Chapter 14: Analysis and Validation Skills¶
Analysis skills are the quality layer of the Claude Code skill ecosystem. Where data format skills transform and code generation skills produce, analysis skills evaluate. They take an existing artifact — a Markdown file, a learning graph, a course description, a MicroSim — and return a structured assessment: scores, flags, specific recommendations, and sometimes an automated pass/fail verdict that gates further work.
This chapter covers the design patterns for analysis skills, with deep dives into DAG validation for learning graphs, the book-metrics-generator pattern, course description assessment scoring, and the general-purpose quality gate pattern that enables skills to enforce standards before proceeding.
The Anatomy of an Analysis Skill¶
Every analysis skill shares the same fundamental structure:
- Input acquisition — read the artifact to be evaluated
- Criteria application — compare the artifact against defined standards
- Scoring — assign numeric or categorical scores to each criterion
- Reporting — produce a structured report with scores, findings, and recommendations
- Gate decision — optionally block downstream work if scores fall below a threshold
The critical design insight is that criteria must be explicit and measurable before the skill is written. Vague criteria like "good quality" or "well-structured" produce inconsistent scores. Concrete criteria like "has 8 to 12 concepts per learning unit" or "every concept node has at least one inbound and one outbound edge" produce consistent, actionable scores.
flowchart LR
A[Artifact] --> B[Analysis Skill]
B --> C[Criteria Engine]
C --> D[Score Calculator]
D --> E[Report Generator]
E --> F[Score Report]
F --> G{Gate Check}
G -->|Pass| H[Downstream Work]
G -->|Fail| I[Block + Recommendations]
DAG Validation for Learning Graphs¶
A learning graph is a directed acyclic graph (DAG): concepts are nodes, prerequisites are edges, and the graph must be acyclic (no circular prerequisite chains). A DAG validation skill verifies that a learning graph file:
- Has no cycles (the graph is a true DAG)
- Has no orphan nodes (every concept is reachable from at least one entry point)
- Has no dangling references (every edge references concepts that exist as nodes)
- Has appropriate depth distribution (not all concepts at the same level)

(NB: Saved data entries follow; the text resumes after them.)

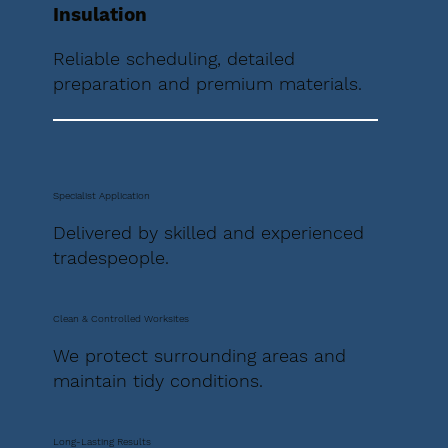
Insulation
Reliable scheduling, detailed
preparation and premium materials.
Specialist Application
Delivered by skilled and experienced
tradespeople.
Clean & Controlled Worksites
We protect surrounding areas and
maintain tidy conditions.
Long-Lasting Results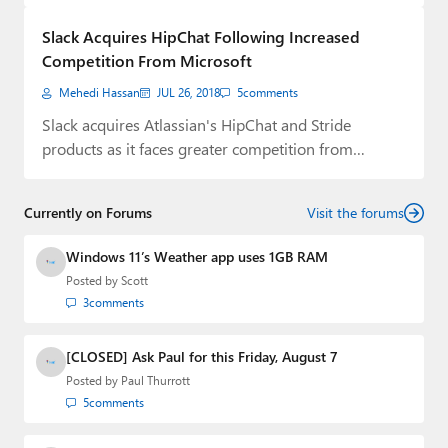
Paul
Slack Acquires HipChat Following Increased
Premium⭐
Competition From Microsoft
Mehedi Hassan
JUL 26, 2018
5
comments
Forums
Slack acquires Atlassian's HipChat and Stride
Contact
products as it faces greater competition from
Microsoft.
About Thurrott.com
Currently on Forums
Visit the forums
Upgrade to Premium
Windows 11’s Weather app uses 1GB RAM
Posted by
Scott
3
comments
[CLOSED] Ask Paul for this Friday, August 7
Posted by
Paul Thurrott
5
comments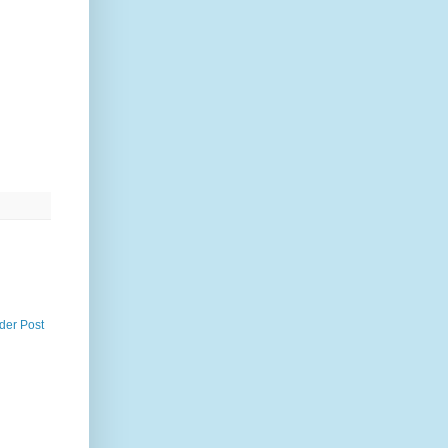
der Post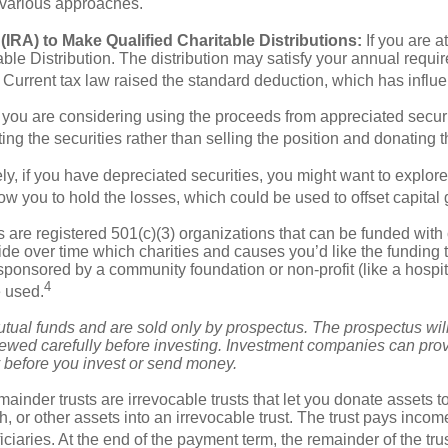
e various approaches.
IRA) to Make Qualified Charitable Distributions:
If you are a
able Distribution. The distribution may satisfy your annual req
n. Current tax law raised the standard deduction, which has inf
ou are considering using the proceeds from appreciated securitie
ng the securities rather than selling the position and donating 
y, if you have depreciated securities, you might want to explor
w you to hold the losses, which could be used to offset capital g
are registered 501(c)(3) organizations that can be funded with 
ide over time which charities and causes you’d like the fundin
sponsored by a community foundation or non-profit (like a hospit
4
e used.
al funds and are sold only by prospectus. The prospectus will 
ewed carefully before investing. Investment companies can prov
ly before you invest or send money.
ainder trusts are irrevocable trusts that let you donate assets to
h, or other assets into an irrevocable trust. The trust pays incom
ficiaries. At the end of the payment term, the remainder of the tru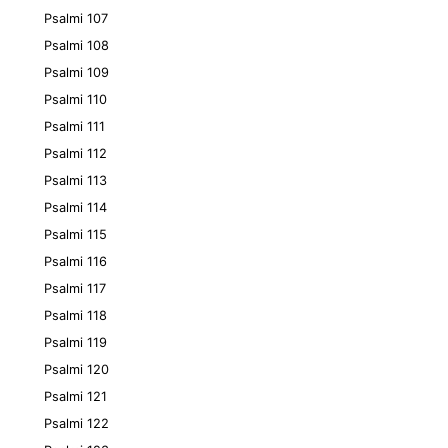
Psalmi 107
Psalmi 108
Psalmi 109
Psalmi 110
Psalmi 111
Psalmi 112
Psalmi 113
Psalmi 114
Psalmi 115
Psalmi 116
Psalmi 117
Psalmi 118
Psalmi 119
Psalmi 120
Psalmi 121
Psalmi 122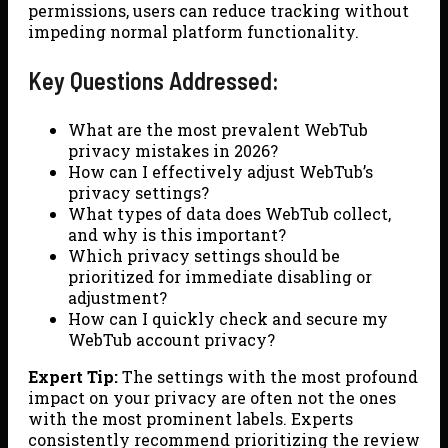
permissions, users can reduce tracking without
impeding normal platform functionality.
Key Questions Addressed:
What are the most prevalent WebTub
privacy mistakes in 2026?
How can I effectively adjust WebTub’s
privacy settings?
What types of data does WebTub collect,
and why is this important?
Which privacy settings should be
prioritized for immediate disabling or
adjustment?
How can I quickly check and secure my
WebTub account privacy?
Expert Tip:
The settings with the most profound
impact on your privacy are often not the ones
with the most prominent labels. Experts
consistently recommend prioritizing the review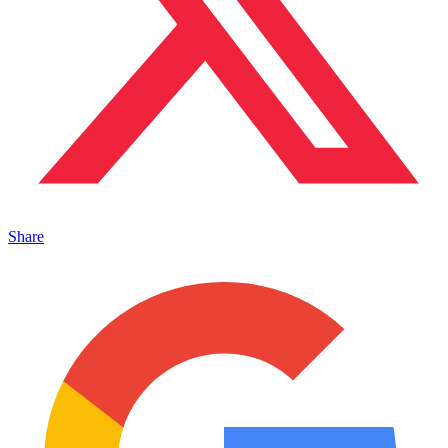
Share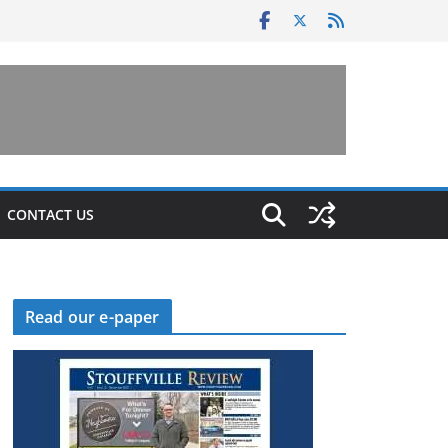
CONTACT US
Read our e-paper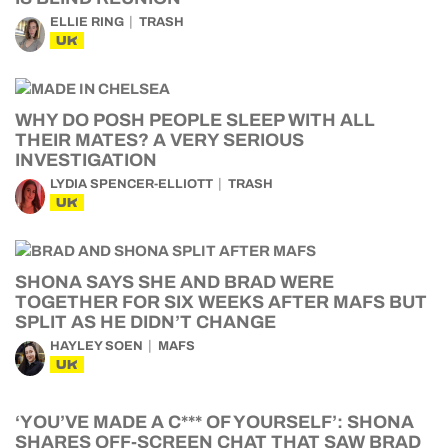
ELLIE RING
TRASH
UK
WHY DO POSH PEOPLE SLEEP WITH ALL
THEIR MATES? A VERY SERIOUS
INVESTIGATION
LYDIA SPENCER-ELLIOTT
TRASH
UK
SHONA SAYS SHE AND BRAD WERE
TOGETHER FOR SIX WEEKS AFTER MAFS BUT
SPLIT AS HE DIDN’T CHANGE
HAYLEY SOEN
MAFS
UK
‘YOU’VE MADE A C*** OF YOURSELF’: SHONA
SHARES OFF-SCREEN CHAT THAT SAW BRAD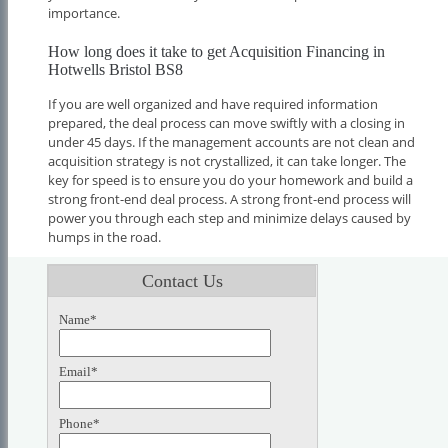
importance.
How long does it take to get Acquisition Financing in
Hotwells Bristol BS8
If you are well organized and have required information
prepared, the deal process can move swiftly with a closing in
under 45 days. If the management accounts are not clean and
acquisition strategy is not crystallized, it can take longer. The
key for speed is to ensure you do your homework and build a
strong front-end deal process. A strong front-end process will
power you through each step and minimize delays caused by
humps in the road.
Contact Us
Name*
Email*
Phone*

- Has appropriate connectivity (no concepts with zero edges)
The Validation Algorithm¶
#!/usr/bin/env python3
"""
validate_dag.py - Validate a learning graph JSON as a proper DAG
Usage: python3 validate_dag.py <learning_graph.json>
"""
import sys
import json
from collections import defaultdict, deque
def load_graph(path: str) -> dict:
with open(path) as f:
return json.load(f)
def extract_graph(data: dict):
"""Extract nodes and adjacency list from the learning graph format."""
concepts = {c["id"]: c for c in data.get("concepts", [])}
edges = data.get("relationships", [])
adj = defaultdict(list)
rev_adj = defaultdict(list)
for edge in edges:
adj[edge["source"]].append(edge["target"])
rev_adj[edge["target"]].append(edge["source"])
return concepts, edges, adj, rev_adj
def check_dangling_refs(concepts: dict, edges: list) -> list:
errors = []
ids = set(concepts.keys())
for edge in edges:
if edge["source"] not in ids:
errors.append(f"Edge source '{edge['source']}' does not exist as a concept")
if edge["target"] not in ids:
errors.append(f"Edge target '{edge['target']}' does not exist as a concept")
return errors
def check_cycles(concepts: dict, adj: dict) -> list:
"""Kahn's algorithm for topological sort — if we can't sort all nodes, there's a cycle."""
in_degree = defaultdict(int)
for node in concepts:
in_degree[node] = in_degree.get(node, 0)
for node, neighbors in adj.items():
for n in neighbors:
in_degree[n] += 1
queue = deque([n for n in concepts if in_degree[n] == 0])
visited = 0
while queue:
node = queue.popleft()
visited += 1
for neighbor in adj[node]:
in_degree[neighbor] -= 1
if in_degree[neighbor] == 0:
queue.append(neighbor)
if visited < len(concepts):
return [f"Cycle detected: {len(concepts) - visited} concept(s) in a cycle"]
return []
def check_orphans(concepts: dict, adj: dict, rev_adj: dict) -> list:
warnings = []
for cid in concepts:
has_incoming = len(rev_adj.get(cid, [])) > 0
has_outgoing = len(adj.get(cid, [])) > 0
if not has_incoming and not has_outgoing:
warnings.append(f"Isolated concept (no edges): '{cid}'")
return warnings
def check_depth_distribution(concepts: dict, adj: dict) -> dict:
"""Calculate depth of each node using BFS from root nodes."""
roots = [n for n in concepts if not any(n in adj[src] for src in adj)]
depth = {n: 0 for n in roots}
queue = deque(roots)
while queue:
node = queue.popleft()
for neighbor in adj.get(node, []):
if neighbor not in depth:
depth[neighbor] = depth[node] + 1
queue.append(neighbor)
if not depth:
return {"max_depth": 0, "avg_depth": 0.0, "distribution": {}}
distribution = defaultdict(int)
for d in depth.values():
distribution[d] += 1
return {
"max_depth": max(depth.values()),
"avg_depth": round(sum(depth.values()) / len(depth), 2),
"distribution": dict(distribution),
"uncovered_concepts": [c for c in concepts if c not in depth]
}
def score_graph(concepts, edges, errors, warnings, depth_stats) -> int:
"""Score 0-100 based on graph health."""
score = 100
score -= len(errors) * 15 # Hard errors are costly
score -= len(warnings) * 5 # Warnings are less costly
if depth_stats["max_depth"] < 2:
score -= 10 # Graph is too flat
if depth_stats["avg_depth"] < 1.5:
score -= 10
if len(depth_stats.get("uncovered_concepts", [])) > 0:
score -= 10 # Disconnected subgraphs
return max(0, score)
def main():
if len(sys.argv) < 2:
print("Usage: python3 validate_dag.py <learning_graph.json>", file=sys.stderr)
sys.exit(1)
data = load_graph(sys.argv[1])
concepts, edges, adj, rev_adj = extract_graph(data)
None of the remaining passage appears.